ELBURN – There soon will be many new features in the old Kountry Kettle building as the former restaurant is transformed into a new dining destination.
New owner Cheryl Groce finalized the purchase of the building at 115 N. Main St. in Elburn on Feb. 28, and by the next day, she was installing a new boiler and water main.
“We knew it was going to be a lot of work,” Groce said of the more than 100-year-old building.
New ceilings, new seating and flooring and a fresh coat of paint are just a few of the improvements that Groce is making to the restaurant that she will rename Rise-n-Dine.
What she is hoping will stay the same is the small-town feel of the diner that has been a hallmark of downtown Elburn for generations.
“I want to keep that mom-and-pop feel where everybody feels at home,” Groce said. “Those places are getting harder and harder to find.”
The history of the building dates to the 1920s, when it was home to the Elburn Bakery. Roy and Elsie Fisher established Fisher’s Café when they took over in 1948, and the Country Kitchen from the early 1970s became the Kountry Kettle and Katering in 1981 with owners Dennis and Angie Lexa.
Mary Whitney, one of the Lexa family’s 15 children, ran the restaurant from 1995 through 2002, when Tim Reed bought the building.
Whitney’s brother recognized the booths from his parents’ restaurant from photos in the Marketplace section of Facebook, where Groce had posted the booths for free. He contacted Groce to ask if he could have one of them for the memories. Groce said he told her he had spent a lot of time as a kid doing his homework in one of those booths.
Groce was happy to oblige.
“There’s a lot of history in this place,” she said.
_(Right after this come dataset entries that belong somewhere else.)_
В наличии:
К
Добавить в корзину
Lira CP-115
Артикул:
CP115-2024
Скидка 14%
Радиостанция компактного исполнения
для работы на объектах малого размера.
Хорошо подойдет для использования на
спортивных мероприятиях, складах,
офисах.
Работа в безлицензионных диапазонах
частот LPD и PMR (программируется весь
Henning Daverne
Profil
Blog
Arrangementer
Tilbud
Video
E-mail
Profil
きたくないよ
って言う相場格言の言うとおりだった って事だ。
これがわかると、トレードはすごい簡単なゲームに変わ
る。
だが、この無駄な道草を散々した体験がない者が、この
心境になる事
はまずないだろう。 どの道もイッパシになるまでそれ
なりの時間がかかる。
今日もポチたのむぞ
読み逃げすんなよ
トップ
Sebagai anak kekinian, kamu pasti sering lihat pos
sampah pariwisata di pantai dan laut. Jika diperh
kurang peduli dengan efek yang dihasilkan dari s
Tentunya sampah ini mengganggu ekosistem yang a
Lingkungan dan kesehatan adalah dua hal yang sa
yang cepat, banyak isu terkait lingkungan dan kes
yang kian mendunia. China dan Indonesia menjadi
Groce, who has worked in the restaurant business for many years, managing, waitressing and “jumping into the kitchen” when needed, said she plans to keep the hours more or less the same, although she will reopen the restaurant on Sundays.
She will have her own menu, which she plans to keep simple – “what you’d expect in a country diner”– including specials for each day of the week.
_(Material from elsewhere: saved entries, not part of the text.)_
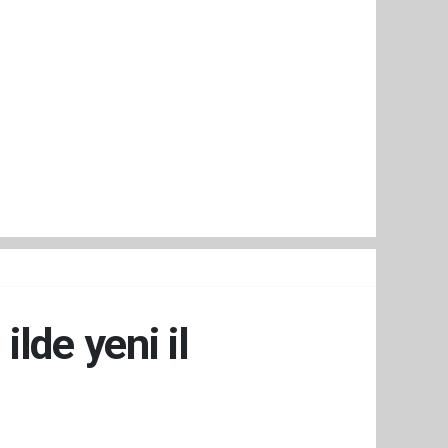
lde yeni il
i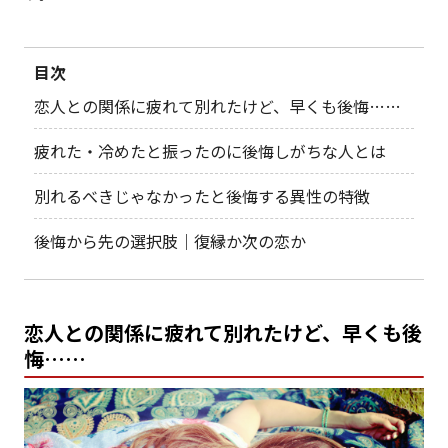
目次
恋人との関係に疲れて別れたけど、早くも後悔……
疲れた・冷めたと振ったのに後悔しがちな人とは
別れるべきじゃなかったと後悔する異性の特徴
後悔から先の選択肢｜復縁か次の恋か
恋人との関係に疲れて別れたけど、早くも後
悔……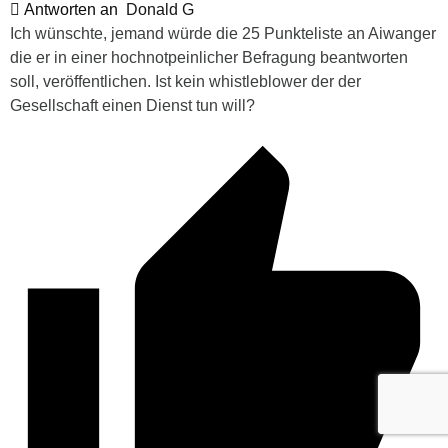
Antworten an
Donald G
Ich wünschte, jemand würde die 25 Punkteliste an Aiwanger
die er in einer hochnotpeinlicher Befragung beantworten
soll, veröffentlichen. Ist kein whistleblower der der
Gesellschaft einen Dienst tun will?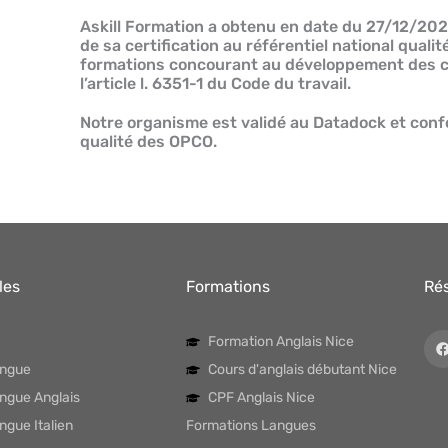
Askill Formation a obtenu en date du 27/12/202
de sa certification au référentiel national qual
formations concourant au développement des c
l’article l. 6351-1 du Code du travail.
Notre organisme est validé au Datadock et conf
qualité des OPCO.
les
Formations
Ré
Formation Anglais Nice
angue
Cours d'anglais débutant Nice
angue Anglais
CPF Anglais Nice
ngue Italien
Formations Langues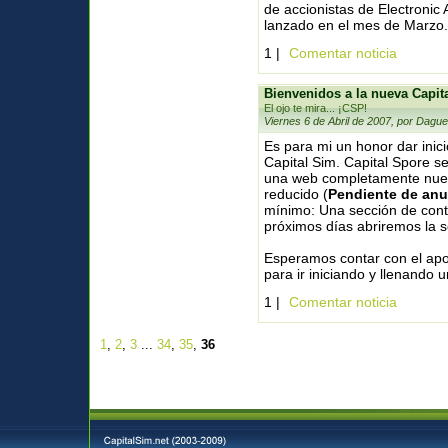
de accionistas de Electronic
lanzado en el mes de Marzo.
1 |
Comentar noticia
Bienvenidos a la nueva Capit
El ojo te mira... ¡CSP!
Viernes 6 de Abril de 2007, por Dague
Es para mi un honor dar inic
Capital Sim. Capital Spore s
una web completamente nueva
reducido (
Pendiente de anu
mínimo: Una sección de conten
próximos días abriremos la 
Esperamos contar con el apo
para ir iniciando y llenando 
1 |
Comentar noticia
1
,
2
,
3
...
34
,
35
,
36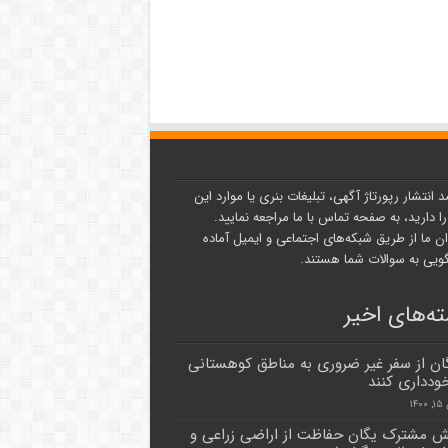
د انتشار رپورتاژ آگهی، تبلیغات بنری یا موارد این
ا دارید، به صفحه تماس با ما مراجعه نمایید.
ن ما از طریق شبکه‌های اجتماعی و ایمیل آماده
یی به سوالات شما هستند.
ه‌های اخیر
گان از سفر غیر ضروری به مناطق کوهستانی
خودداری کنند
۱۴
ش مشترک یگان حفاظت از اراضی زراعی و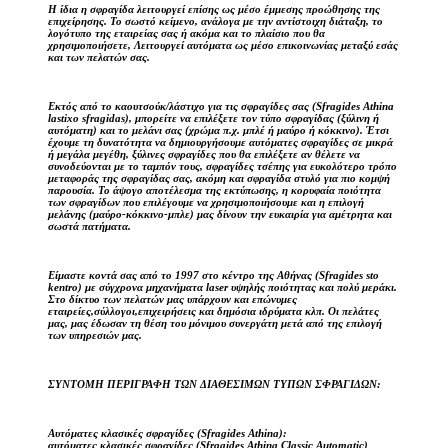
Η ίδια η σφραγίδα λειτουργεί επίσης ως μέσο έμμεσης προώθησης της
επιχείρησης. Το σωστό κείμενο, ανάλογα με την αντίστοιχη διάταξη, το
λογότυπο της εταιρείας σας ή ακόμα και το πλαίσιο που θα
χρησιμοποιήσετε, Λειτουργεί αυτόματα ως μέσο επικοινωνίας μεταξύ εσάς
και των πελατών σας.
Εκτός από το καουτσούκ/λάστιχο για τις σφραγίδες σας (Sfragides Athina
lastixo sfragidas), μπορείτε να επιλέξετε τον τύπο σφραγίδας (ξύλινη ή
αυτόματη) και το μελάνι σας (χρώμα π.χ. μπλέ ή μαύρο ή κόκκινο). Έτσι
έχουμε τη δυνατότητα να δημιουργήσουμε αυτόματες σφραγίδες σε μικρά
ή μεγάλα μεγέθη, ξύλινες σφραγίδες που θα επιλέξετε αν θέλετε να
συνοδεύονται με το ταμπόν τους, σφραγίδες τσέπης για ευκολότερο τρόπο
μεταφοράς της σφραγίδας σας, ακόμη και σφραγίδα στυλό για πιο κομψή
παρουσία. Το άψογο αποτέλεσμα της εκτύπωσης, η κορυφαία ποιότητα
των σφραγίδων που επιλέγουμε να χρησιμοποιήσουμε και η επιλογή
μελάνης (μαύρο-κόκκινο-μπλε) μας δίνουν την ευκαιρία για αμέτρητα και
σωστά πατήματα.
Είμαστε κοντά σας από το 1997 στο κέντρο της Αθήνας (Sfragides sto
kentro) με σύγχρονα μηχανήματα laser υψηλής ποιότητας και πολύ μεράκι.
Στο δίκτυο των πελατών μας υπάρχουν και επώνυμες
εταιρείες,σύλλογοι,επιχειρήσεις και δημόσια ιδρύματα κλπ. Οι πελάτες
μας, μας έδωσαν τη θέση του μόνιμου συνεργάτη μετά από της επιλογή
των υπηρεσιών μας.
ΣΥΝΤΟΜΗ ΠΕΡΙΓΡΑΦΗ ΤΩΝ ΔΙΑΘΕΣΙΜΩΝ ΤΥΠΩΝ ΣΦΡΑΓΙΔΩΝ:
Αυτόματες κλασικές σφραγίδες (Sfragides Athina):
αυτόματες κλασικές σφραγίδες (Sfragides Athina Classic Automatic)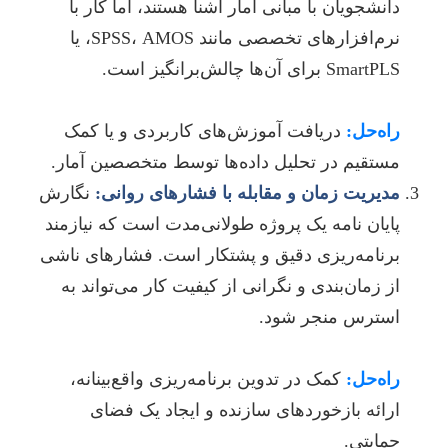
دانشجویان با مبانی آمار آشنا هستند، اما کار با
نرم‌افزارهای تخصصی مانند SPSS، AMOS، یا
SmartPLS برای آن‌ها چالش‌برانگیز است.
راه‌حل:
دریافت آموزش‌های کاربردی و یا کمک
مستقیم در تحلیل داده‌ها توسط متخصصین آمار.
مدیریت زمان و مقابله با فشارهای روانی:
نگارش
پایان نامه یک پروژه طولانی‌مدت است که نیازمند
برنامه‌ریزی دقیق و پشتکار است. فشارهای ناشی
از زمان‌بندی و نگرانی از کیفیت کار می‌تواند به
استرس منجر شود.
راه‌حل:
کمک در تدوین برنامه‌ریزی واقع‌بینانه،
ارائه بازخوردهای سازنده و ایجاد یک فضای
حمایتی.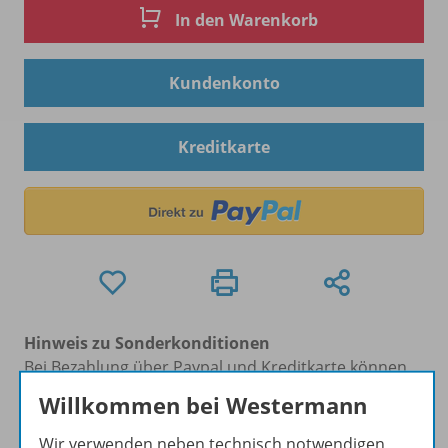
In den Warenkorb
Kundenkonto
Kreditkarte
Hinweis zu Sonderkonditionen
Bei Bezahlung über Paypal und Kreditkarte können
keine Sonderkonditionen gewährt werden.
Willkommen bei Westermann
Sie haben ein passendes
Spar-Paket
?
Um den für Sie gültigen Preis zu sehen,
melden Sie
Wir verwenden neben technisch notwendigen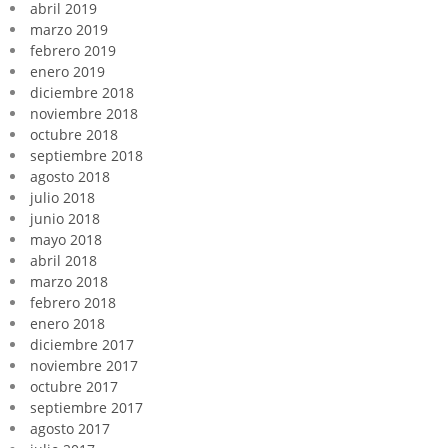
abril 2019
marzo 2019
febrero 2019
enero 2019
diciembre 2018
noviembre 2018
octubre 2018
septiembre 2018
agosto 2018
julio 2018
junio 2018
mayo 2018
abril 2018
marzo 2018
febrero 2018
enero 2018
diciembre 2017
noviembre 2017
octubre 2017
septiembre 2017
agosto 2017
She will hire a cook, a bus person and dishwasher, as well as a few servers, and at least one, Roxanne Cornwell, is happy to stay.
Cornwell had been upset when her boss, former restaurant manager Marlene Hernandez, had told her the restaurant was closing. Certainly, she would have to find a new job, but it was more than that to Cornwell. Groce said she recognized what it was. Groce and her mother had anonymously visited the restaurant a number of times before the closing. She observed the relationship Cornwell had with the regulars, who came in day after day.
“I could see the rapport you have with your customers,” Groce told Cornwell when she offered her the job. “They’re not just your customers; they’re like your family.”
Cornwell said she is looking forward to coming back to work at the restaurant when the remodeling is done and it reopens.
Cornwell even has offered to help with some of the redecorating and painting.
Groce said she hopes people will be patient while she gets the place back in shape to reopen, which she hopes will be in late March or early April. She said the village of Elburn has been very easy to work with, so that “should keep things moving.”
Lynn Meredith, who was born and raised in Elburn, said she remembers the restaurant as a place where her father, a farmer, would gather with farmers and others in the morning for coffee and conversation, and her mother would join her friends and others to socialize, as well.
“It was always a place where people could meet up with others they knew, but might not see otherwise, and talk about their daily lives,” she said.
Meredith, who moved away for a time and is back and currently teaching yoga classes at the Town & Country Library, said she and members of her classes often stop at the restaurant after class, where they have gotten to know each other better.
“It’s nice to have a place where you can do that,” she said. “It’s casual, and it’s not noisy, and the food is like what you might have at home. The portions are regular sizes and the prices are reasonable.
“It’s a place that you could eat at every day. To see that go away would be sad. I’m so glad it will continue on.”